Most of Argyll & The Isles is rural and remote, so you can enjoy a foraging adventure pretty much anywhere. Argyll’s woodlands are great locations, particularly in the autumn when the fungi season kicks in. But there’s wild food to be found in other seasons too, including, blackberries and sloes. Seashore foraging is possible all around Argyll’s coastline and is great fun for all the family. From collecting mussels and cockles, to gathering edible seaweed, Argyll’s pristine waters offer so much. You could even try snorkeling at low tide to look for scallops.
If you’re not sure where to start with foraging, then there are opportunities this autumn to learn from the experts.
Scottish Wild Food Festival – 14th September
This Scottish Wild Food Festival takes place this Saturday in Cardross near Loch Lomond. Set in the spectacular surroundings of Cardross Estate, this festival will provide a feast of wild food and the opportunity to try hands-on foraging workshops, wild walks, plant folklore and much more. With some of Scotland’s leading foragers on hand to guide you there is a chance to learn new skills and enjoy all that nature offers. You can also find out about safe and responsible foraging from Scottish Natural Heritage and the Association of Foragers.
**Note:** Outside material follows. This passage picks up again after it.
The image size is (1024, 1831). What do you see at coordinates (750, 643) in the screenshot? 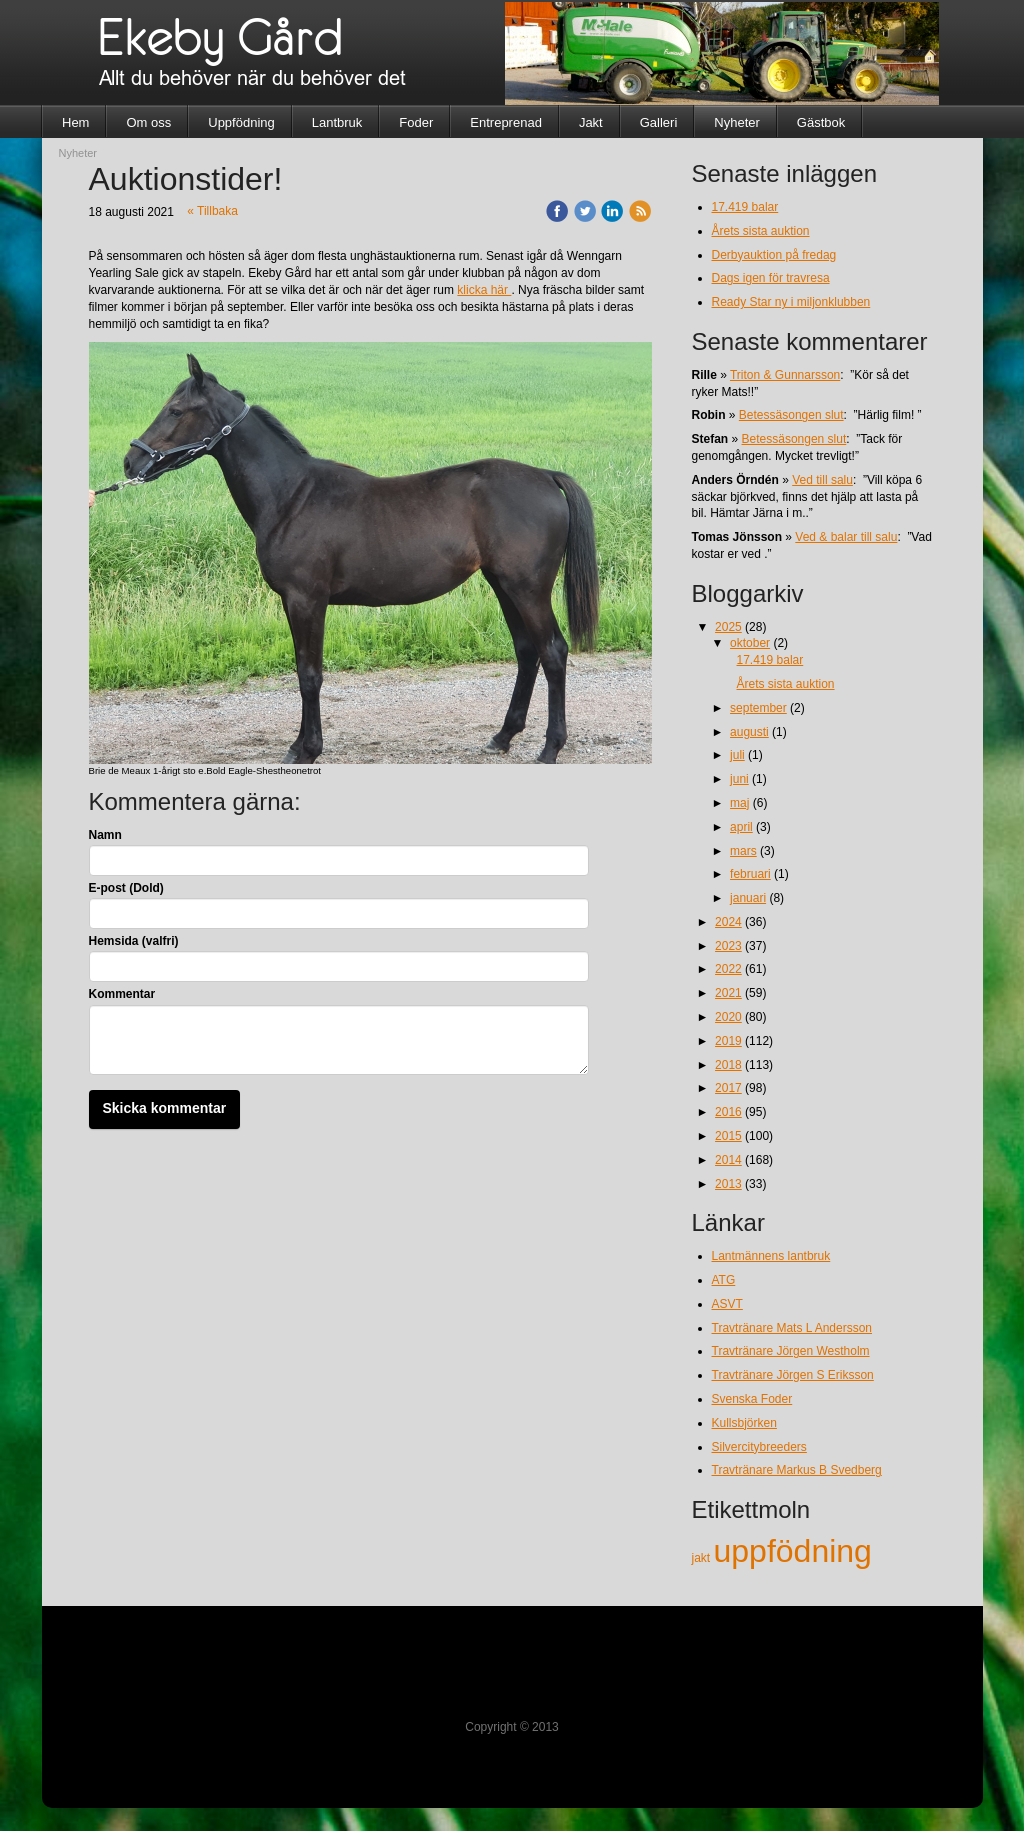 I see `oktober` at bounding box center [750, 643].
Foraging at Botanica – 15th September
Another option this coming weekend is to join Botanica at The Barn on Argyll’s Secret Coast for a Foraging Walk and Wild Mushroom Hunt. Head out into the local woodlands with expert forager and chef Michal to discover local fungi and other foraged delights. Then you’ll return to Botanica at the Barn to cook lunch with your bounty. It costs £80 per person, which includes the guided forage, cooking lesson, lunch and complimentary glass of wine.
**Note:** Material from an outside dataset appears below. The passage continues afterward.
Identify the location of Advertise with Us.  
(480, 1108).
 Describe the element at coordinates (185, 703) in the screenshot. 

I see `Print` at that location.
Taste Islay & Jura – 10th to 22nd September
Fancy combining foraging with a short break? Head to the island of Islay for Taste Islay & Jura, the new food, drink and foraging festival. As well as a food market and loads of exciting events and tastings, there’s also the opportunity to find out about seaweed foraging and woodland foraging. On the Sunday head to Islay Nature Centre at Port Charlotte for a Celebration of Seaweed. Here you can learn about the different seaweeds that can be found around the coastline of Islay and Jura and get tips and advice on how to forage for seaweed safely. Later on you can join The Botanist Gin’s professional forager, James Donaldson, on a walk through Bridgend Woods. The foraging walk will culminate in a Botanist gin and tonic complete with your own foraged garnish!
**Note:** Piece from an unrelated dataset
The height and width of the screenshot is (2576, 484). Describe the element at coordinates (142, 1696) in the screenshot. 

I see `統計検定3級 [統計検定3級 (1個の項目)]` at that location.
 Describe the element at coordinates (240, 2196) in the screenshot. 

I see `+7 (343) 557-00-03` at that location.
Or how about letting someone else do the foraging for you? You’ll find a number of Argyll restaurants featuring locally foraged food on their menus.
The menu at Ninth Wave on the island of Mull is always packed with seasonally foraged produce. This award-winning restaurant is situated in seven acres of croft, where the owners forage for all sorts of exciting ingredients. Over 70 edible herbs, greens, and edible flowers abound in the croft and many of them will make it on to your dinner plate! Meadowsweet and whin blossoms are used to flavour ice creams and panna cotta. Soups and purees are made from nettles, wild sorrel, land cress, dandelion leaves and chickweed are all used, while flowers such as thyme, borage, comfrey and wild pansies are used in salads or as garnish. Chutneys, sorbets, syrups and cordials are made from black elderflower, rosehips, bog myrtle and brambles.
At Botanica at The Barn (see foraging course above), you’ll find foraged mushrooms, flowers and other delights on the menu. At this time of the year, you might be lucky enough to sample Michal’s freshly-made pizza with chanterelle mushrooms from nearby woodlands.
And for something really special, head to Inver, a small, characterful restaurant on the shores of Loch Fyne, that’s been scooping all sorts of awards. Head Chef Pam has just been named Chef of The year in the Good Food Guide. Pam uses very the best local wild and farmed ingredients to offer a contemporary take on traditional and forgotten Scottish dishes. Food is foraged, found, grown and sourced locally and made into something simple; beautiful both to look at and to eat.